2. Everything’s On Fire! There’s entirely too many emergencies going on demanding my attention daily. There are faux urgencies being injected into everything from the toothpaste I buy (If you don’t use this now, your teeth will discolor and fall out!) to Groupon and Living Social Deals (Now! Today Only! Act!!) to political fundraising (If we don’t get X dollars from you today, we’ll lose everything!). I don’t know about you, but this faux hype is wearing me out. It’s having one major effect- I’m getting really good at saying No, turning off these things, opting out of your newsletters, etc. It’s like the boy who cried wolf- if you don’t save the emergency speech for the true emergency, I’ll stop paying attention to you all together.
3. Decision Impairment. This is the opposite, but a direct result from the Emergency! Problem.
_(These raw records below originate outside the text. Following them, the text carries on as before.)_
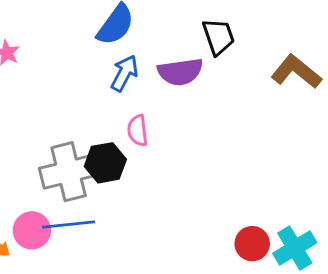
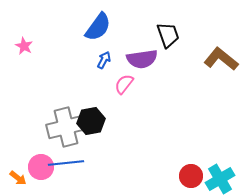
blue arrow: (124, 73) -> (104, 60), size x0.7
pink semicircle: (138, 131) -> (124, 84), moved, turned 45

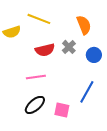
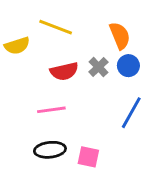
blue circle: (94, 55) -> (128, 66), moved
blue line: (87, 92) -> (131, 113), moved
black ellipse: (35, 105) -> (50, 150), turned 35

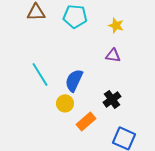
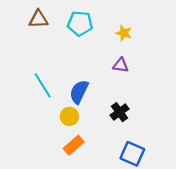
orange rectangle: (86, 121) -> (74, 145), moved

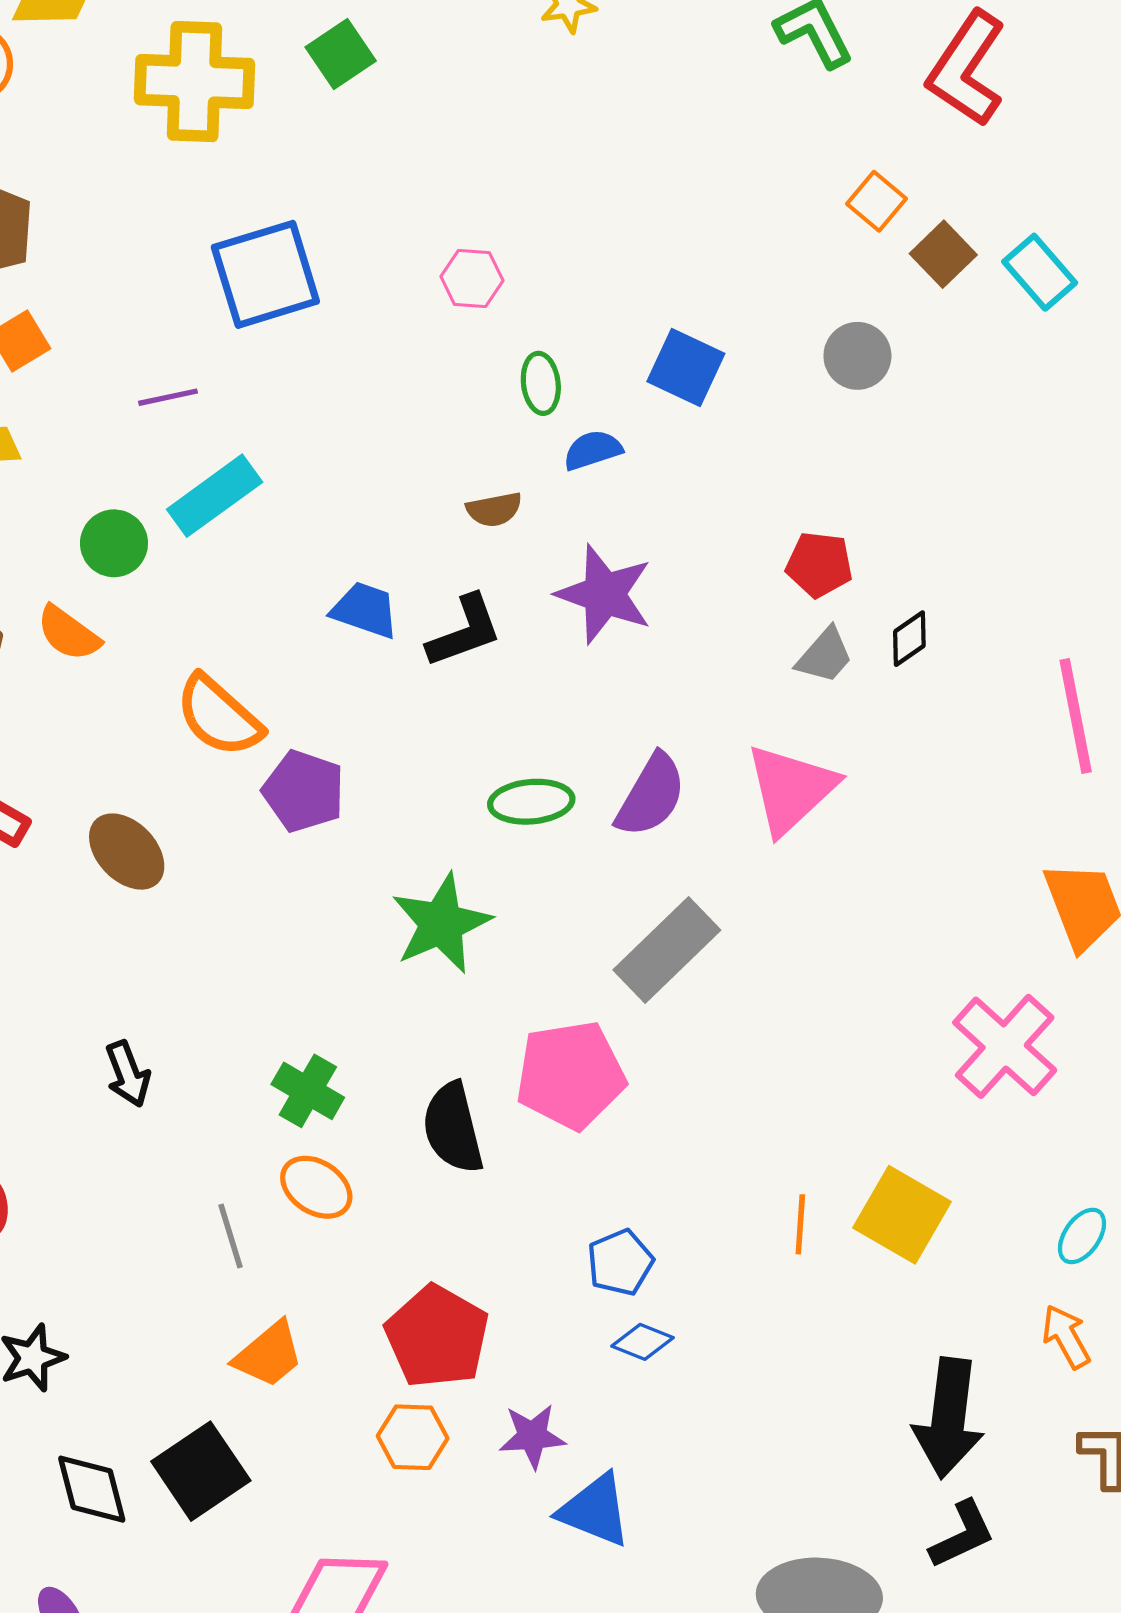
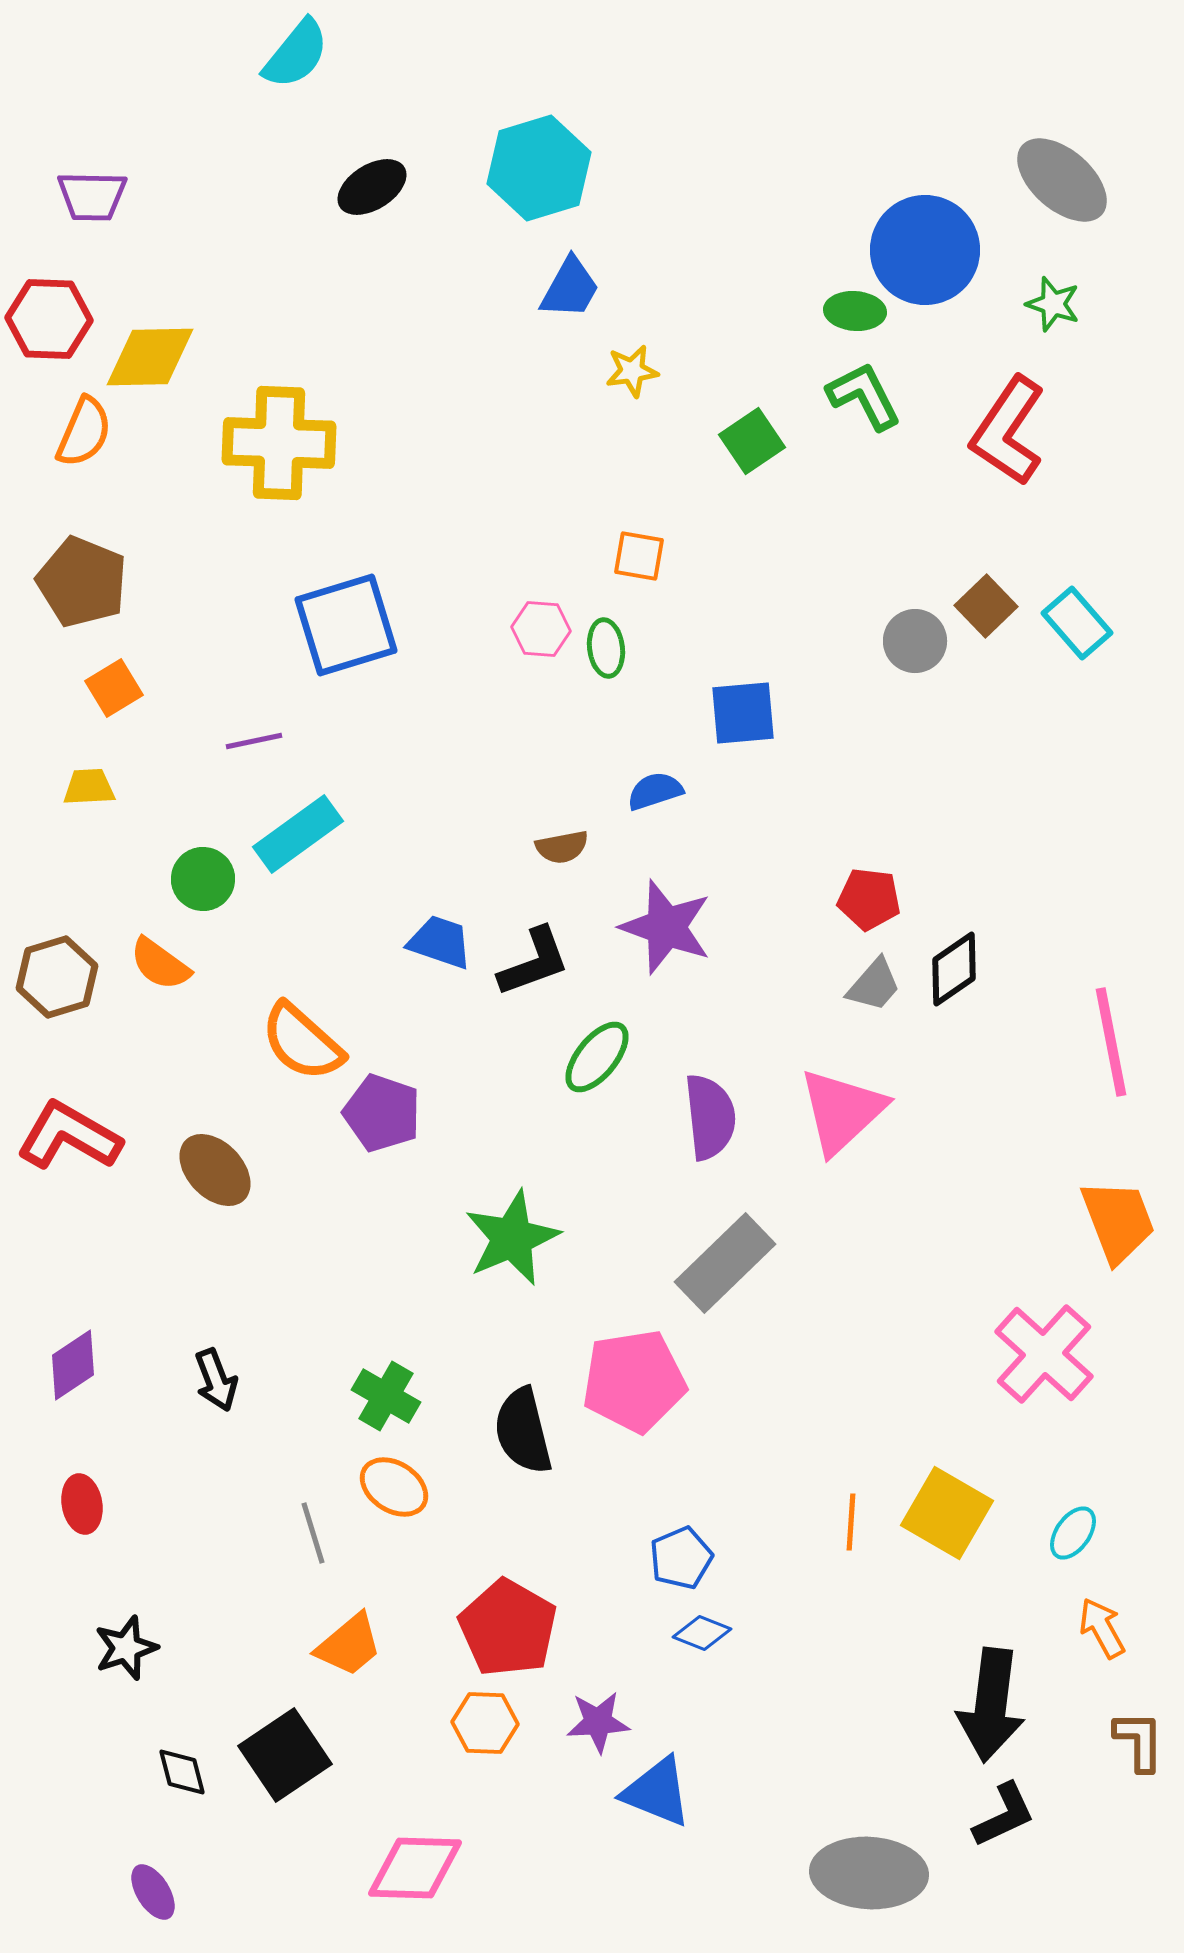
green square: (341, 54) -> (752, 441), moved
orange square: (877, 201) -> (639, 556), moved, turned -30
gray circle: (857, 356) -> (915, 641), moved
blue square: (686, 368) -> (743, 713), turned -30
green ellipse: (541, 383) -> (606, 648), moved
black diamond: (909, 639) -> (954, 969), size x1.4
purple semicircle: (651, 795) -> (710, 1117), turned -36
green ellipse: (531, 802) -> (597, 1057), moved, turned -46
cyan ellipse: (1082, 1236) -> (1073, 1533), moved
black diamond: (92, 1489) -> (182, 1772), size x0.7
Based on the huge options for research, choice, and the constant hope of a better deal, and rumors of that “perfect thing” being just around the corner, I see tons of people paralyzed from action, unsure of when to pull the trigger, afraid of making a mistake. Too much information paralyzes people from making decisions, and sometimes, more data is confounding rather than clarifying. This fear of making mistakes leads us to avoid making any decision at all, and it keeps us in a rut. My friend Julien Smith, is publishing a great book on this on December 7th. It’s called The Flinch, and it will be available for free in electronic format for the Kindle, Nook, iBooks- everywhere. We have to learn to take risks, to stretch, to even gamble with making mistakes- we learn a ton from them, and quite frankly, rarely do they turn out to be mistakes at all. But if you never make a decision and commit, you’ll never reap any benefit at all.
4. Privacy Issues. People have realistic concerns about how much of their stuff online is private. Basically, despite the appearance of privacy and firewalls online, I basically assume that anything I say or do online is on the public record. This means the aggregate of my ideas, things I share, pictures, etc. will make up my digital – and real life- reputation, so I need to be responsible for this. It also means that whatever anyone else says about me will also be part of that reputation. This means I have to live in such a way that I’m comfortable with people saying what they want, even if it’s not particularly nice- they are allowed to have their opinion, and maybe they are simply not my audience, and that’s fine. Bt it also means that if I want to share truly private information with someone else, I should be selective with that, just like you would be when you decide to share personal info with friends offline. I get that some things should be private- and I’m a big fan of the Constitution. But I also realize that I have some control over what is public and private- at least what I choose to add to the conversation- and I need to take a second to consider whether EVERYONE needs to know stuff or whether, maybe a phone call or email would be a better choice than a Facebook post. Privacy, like security, may be as much for the illusion of privacy or safety than for the real thing, especially online. If it’s important, know the difference.
5. Everybody’s An Expert. Google exists and we can have information at our fingertips at all times. But information is not experience, or knowledge or wisdom. Just because you went to school once, does not make you an education expert. Learning how to construct curriculum, meet the needs of a diverse set of learners, and perform in front of them successfully every day is a real art and should not be subjected to the same moment by moment assessment of performance that Basketball players get on the court. Likewise, just because I can go to Home Depot and buy cool tools does not make me a general contractor. Heck, there are some things I can teach myself to do, but I think we all have to be a little more wary of when we need to call in help from the field. Watching one video on sink installation does not make me a plumber, and I shouldn’t try to armchair quarterback a professional’s every move when they come to fix something. Let people with experience and expertise do what they do best. And know when you’re in over your head and ask for help.